Saturday, 29 October 2011

Miss Anderson, I miss you.

sesame toast and chai! 
How to make Indian Chai
as learned from Mary Anderson, honorary chai-wallah 
of Dui Number Rail Gate, Dum Dum Cantonment, Kolkata 

  1. Bring to boil equal parts milk and water
  2. Add a few cloves, cinnamon sticks and cardamom
  3. Add 2-3 handfuls of tea and 2 handfuls of sugar 
  4. Strain before the tea gets bitter 

Saturday, 22 October 2011

"And so they compel me now, 
my heart-thoughts, to try for myself
the high seas, the tossing salt streams;
my heart's desire urges my spirit
time and time again to travel, so that I might seek far from here a foreign land."
"The Seafarer", Exeter Book Elegies 

Friday, 7 October 2011


I fondly remember how shocked many of my friends and family were when I told them about the packing requirements for the Trek, which consisted of the following:

My faithful travelling companions: these bags have taken me from Italy to India! 
Speaking of faithful travelling companions, I haven't introduced you to my placement partner, Thomas Bell.

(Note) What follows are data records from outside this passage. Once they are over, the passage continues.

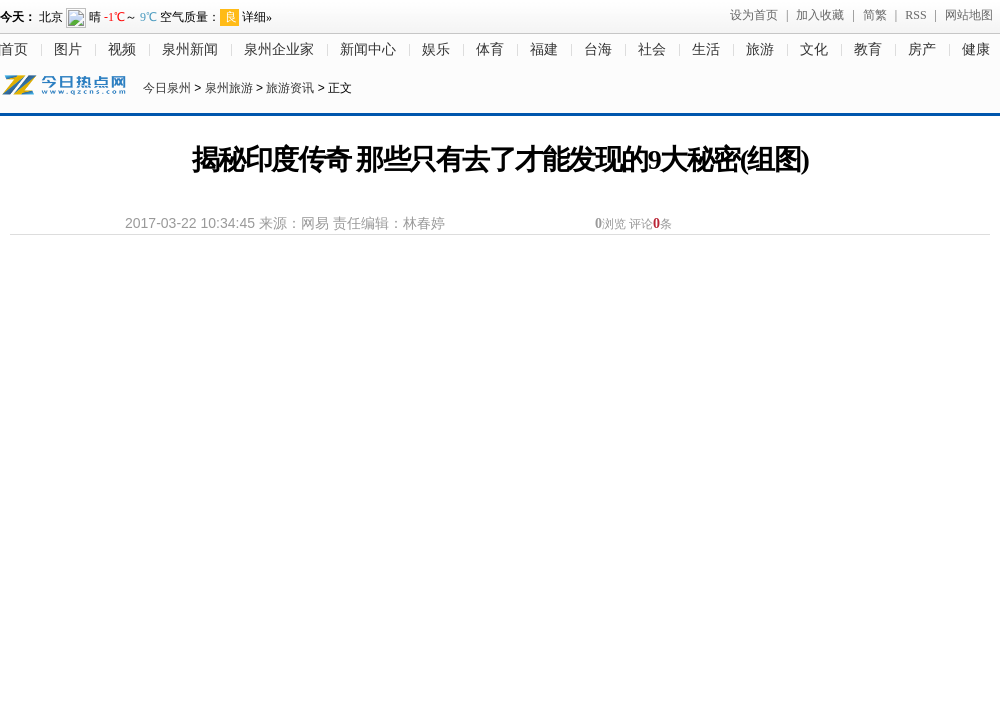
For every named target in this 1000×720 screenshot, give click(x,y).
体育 (490, 49)
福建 (544, 49)
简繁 (875, 15)
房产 (922, 49)
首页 (14, 49)
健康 (976, 49)
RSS (915, 15)
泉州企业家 (279, 49)
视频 (122, 49)
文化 (814, 49)
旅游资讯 (290, 88)
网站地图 (969, 15)
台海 (598, 49)
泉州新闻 (190, 49)
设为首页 (754, 15)
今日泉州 (167, 88)
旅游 (760, 49)
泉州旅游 (229, 88)
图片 (68, 49)
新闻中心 (368, 49)
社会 (652, 49)
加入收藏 (820, 15)
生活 (706, 49)
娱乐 (436, 49)
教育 (868, 49)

During our time in India we traveled in pairs (or in Paige, Oliver and Vanessa's case, a trio!) to our placements every day. Thomas is from Texas, and had recently graduated; his coming to India was a long and  grace-filled process that I don't think he expected. But nevertheless, I am certain that it wasn't a mistake and that God brought him there for reasons none of us might understand.

Left to right: Mary, Leah, Thomas, Vanessa, me! On the roof of our apartment. 

When Thomas and I said our goodbyes to the children and youth of the Promod Nagher slum they had bought us both goodbye gifts- they were these beautiful framed coloured glass pictures that had a layer of glitter behind the image, and sealed in a plastic frame with a cardboard backing. The one they gave me was an image of a vase of flowers, and Thomas was given one of the Taj Mahal, considered a lasting monument of love. 

When we were packing, nether of us thought to pack it in our carry-ons...and to our dismay when we opened our bags at debrief in LA, both the frames had shattered into little pieces, and the glitter now lined both of our bags.

I kept a few pieces of the glass and cleaned out the glitter as much as I could after that.
I've used that backpack a couple times after Kolkata, and still, despite my efforts, there lie traces of glitter lingering on the lining of my bag.

It's gotten to the point at which I pull a shirt out of my bag, and I'll be wearing glittery clothing all day.

I used to be annoyed at the fact that I would be constantly shiny (Leah, this reminds me of that time you asked all of us whether we'd prefer to have flowers or glitter come out whenever we farted! Ahahahaha)
but now I appreciate the glitter, because it reminds me not to forget that I went to Kolkata and met those wonderful children that gave me that gift.

As the weeks go by and schoolwork piles up, Kolkata starts to seem like a far off and hazy dream. During a Skype conversation last week, Thomas mentioned that sometimes it feels like we never went. The thought terrifies me, but sometimes it does feel like that. And I don't want it to.

But then, as I'm sitting in my ergonomically-designed chair, one of 500 others, in the air-conditioned lecture hall listening to my professor talk about Anglo-Saxon culture and the analysis of Medieval poetry, my mind drifts and I begin to see Kolkata again. I can feel the sticky heat, smell the exhaust, and taste the chai again. I see the traffic congesting into a mass of swirling, chaotic vehicles, and can hear the ever-present honking. I feel the floor of our apartment rumble as the train blows by, and the taste of the dhaal and rice Supriya made for us.

I miss these three like crazy. Keah, Jaya, and Beena. 
I'm reminded of the grace and love our Indian friends showed us endlessly, and the children I played Stella-Ella-Olla with roughly a hundred times. My heart aches as I remember and wonder when I'll go back.